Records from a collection
⟨

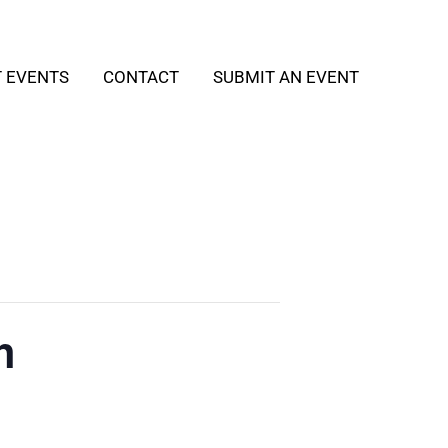
T EVENTS
CONTACT
SUBMIT AN EVENT
h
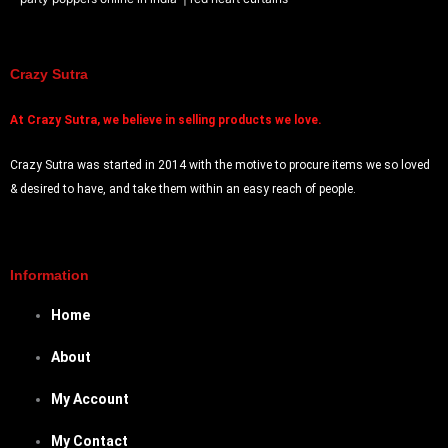
Crazy Sutra
At
Crazy Sutra, we believe in selling products we love.
Crazy Sutra was started in 2014 with the motive to procure items we so loved
& desired to have, and take them within an easy reach of people.
Information
Home
About
My Account
My Contact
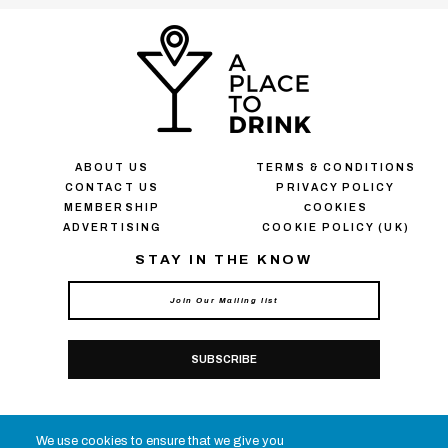
ABOUT US
TERMS & CONDITIONS
CONTACT US
PRIVACY POLICY
MEMBERSHIP
СOOKIES
ADVERTISING
COOKIE POLICY (UK)
STAY IN THE KNOW
SUBSCRIBE
CONNECT WITH APTD
We use cookies to ensure that we give you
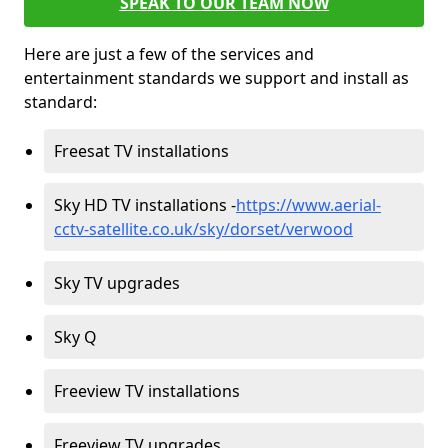
SPEAK TO OUR TEAM NOW
Here are just a few of the services and
entertainment standards we support and install as
standard:
Freesat TV installations
Sky HD TV installations -
https://www.aerial-
cctv-satellite.co.uk/sky/dorset/verwood
Sky TV upgrades
Sky Q
Freeview TV installations
Freeview TV upgrades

⟩

EXERCISE ::
Your answer must be the records above, word for word, with every picture left out.

TASK OUTPUT ::
T EVENTS
CONTACT
SUBMIT AN EVENT
h
Crazy Sutra
At
Crazy Sutra, we believe in selling products we love.
Crazy Sutra was started in 2014 with the motive to procure items we so loved
& desired to have, and take them within an easy reach of people.
Information
Home
About
My Account
My Contact
ABOUT US
TERMS & CONDITIONS
CONTACT US
PRIVACY POLICY
MEMBERSHIP
СOOKIES
ADVERTISING
COOKIE POLICY (UK)
STAY IN THE KNOW
SUBSCRIBE
CONNECT WITH APTD
We use cookies to ensure that we give you
SPEAK TO OUR TEAM NOW
Here are just a few of the services and
entertainment standards we support and install as
standard:
Freesat TV installations
Sky HD TV installations -
https://www.aerial-
cctv-satellite.co.uk/sky/dorset/verwood
Sky TV upgrades
Sky Q
Freeview TV installations
Freeview TV upgrades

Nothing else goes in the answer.